Carmen, única (publicado originalmente em 12/2/2009)

Segunda-feira, 9 de fevereiro, Brasil, Portugal e Estados Unidos comemoraram um século de vida da talvez mais famosa figura que uniu de certa maneira estas três nações: Carmen Miranda. E esta coluna, após entrevistar o biógrafo dela, Ruy Castro, não poderia se esquivar das homenagens... Carmen foi, sem sombra de dúvida, a artista nascida fora do Brasil que mais retumbou em terras verde-amarelas. Seja pelas performances no palco sempre escoltada por seus balangandãs, seja na altiva simpatia que detinha ou seu amor pelos brasileiros, a cantora e atriz arrastou multidões por aqui durante nove anos seguidos, de 1930 a 1939. Convidada por um empresário para fazer shows em cassinos, teatros dos EUA, a pequena notável foi ousada. ‘Abandonou’ o Brasil e se arriscou lá fora. Sua carreira consolidadíssima corria riscos sérios. Mas na apresentação de estreia levou os estadunidenses no bico e fez deles seus mais fiéis fãs. Rodou um número considerável de filmes na terra do tio Sam e retornou aos braços tupiniquins para ser enterrada, 15 anos depois, em 1955. Na verdade, tivera duas passagens no Brasil– em 1940 e 1955 mesmo, meses antes de morrer. Era predestinada ao estrelato. Apenas não suportou o seu sucesso. Esbofeteou-o com remédios.

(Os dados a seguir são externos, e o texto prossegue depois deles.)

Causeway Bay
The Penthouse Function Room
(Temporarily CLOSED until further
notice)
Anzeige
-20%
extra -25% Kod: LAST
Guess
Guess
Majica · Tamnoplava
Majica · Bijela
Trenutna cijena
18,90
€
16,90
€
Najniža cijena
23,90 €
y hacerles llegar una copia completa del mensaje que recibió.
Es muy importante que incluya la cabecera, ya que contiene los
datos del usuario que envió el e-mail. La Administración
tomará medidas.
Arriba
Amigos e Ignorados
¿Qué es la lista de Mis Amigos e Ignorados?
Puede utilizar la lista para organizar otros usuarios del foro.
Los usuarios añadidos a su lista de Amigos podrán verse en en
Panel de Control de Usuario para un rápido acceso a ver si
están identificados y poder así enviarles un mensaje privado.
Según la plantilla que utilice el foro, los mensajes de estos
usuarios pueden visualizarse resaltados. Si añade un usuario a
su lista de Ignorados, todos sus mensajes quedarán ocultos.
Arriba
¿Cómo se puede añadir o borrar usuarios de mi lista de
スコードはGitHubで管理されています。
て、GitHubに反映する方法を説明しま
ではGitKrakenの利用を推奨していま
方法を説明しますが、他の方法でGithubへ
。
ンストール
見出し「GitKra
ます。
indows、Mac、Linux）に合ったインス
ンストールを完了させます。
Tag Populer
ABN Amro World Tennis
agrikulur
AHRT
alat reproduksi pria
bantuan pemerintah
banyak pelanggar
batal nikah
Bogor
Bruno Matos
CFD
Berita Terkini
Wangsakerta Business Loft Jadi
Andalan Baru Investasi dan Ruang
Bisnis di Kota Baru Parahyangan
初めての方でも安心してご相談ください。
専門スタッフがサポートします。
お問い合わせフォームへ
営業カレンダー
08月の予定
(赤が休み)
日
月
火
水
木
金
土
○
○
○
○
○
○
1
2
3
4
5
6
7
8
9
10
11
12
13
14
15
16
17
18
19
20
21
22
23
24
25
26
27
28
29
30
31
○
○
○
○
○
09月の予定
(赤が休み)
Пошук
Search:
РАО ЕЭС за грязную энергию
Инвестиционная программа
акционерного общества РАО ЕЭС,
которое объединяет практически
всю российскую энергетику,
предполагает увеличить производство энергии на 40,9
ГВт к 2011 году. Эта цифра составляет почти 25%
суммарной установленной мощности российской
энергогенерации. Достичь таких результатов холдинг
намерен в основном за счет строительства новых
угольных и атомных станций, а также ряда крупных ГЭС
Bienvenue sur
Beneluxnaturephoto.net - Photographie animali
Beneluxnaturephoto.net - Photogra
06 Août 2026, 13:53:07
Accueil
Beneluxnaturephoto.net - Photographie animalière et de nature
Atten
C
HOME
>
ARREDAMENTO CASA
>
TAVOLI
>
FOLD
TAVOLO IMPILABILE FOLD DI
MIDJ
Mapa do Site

Todos foram influenciados por ela. Todos, sem exceções. A brasilidade, o orgulho imenso quando enchia a boca e afirmava ser nascida aqui, sabendo que não era, se tornou a marca registrada de Carmen. Os preconceitos de que foi vítima não fazem jus à fama que jamais largou o seu pé. O status de estrela do país do carnaval foi igual quando tinha 20 anos, na época do lançamento da música ‘Taí’ (“eu fiz tudo pra você gostar de mim”), como ao atingir o 46º e último aniversário, com filmes da Broadway, participações em programas de tevê de lá. O do humorista Jimmy Durante foi um em que ela participou mais vezes (no qual passou mal na gravação do dia 4 de agosto de 1955, vindo a falecer na antemanhã do dia seguinte – 5 – devido a um fulminante infarto). É desperdiçar tempo abordar o vício em tranquilizantes e outros tantos remédios. Logo, deve-se recordar Carmen Miranda como a mulher mais avivada e adornada deste planeta.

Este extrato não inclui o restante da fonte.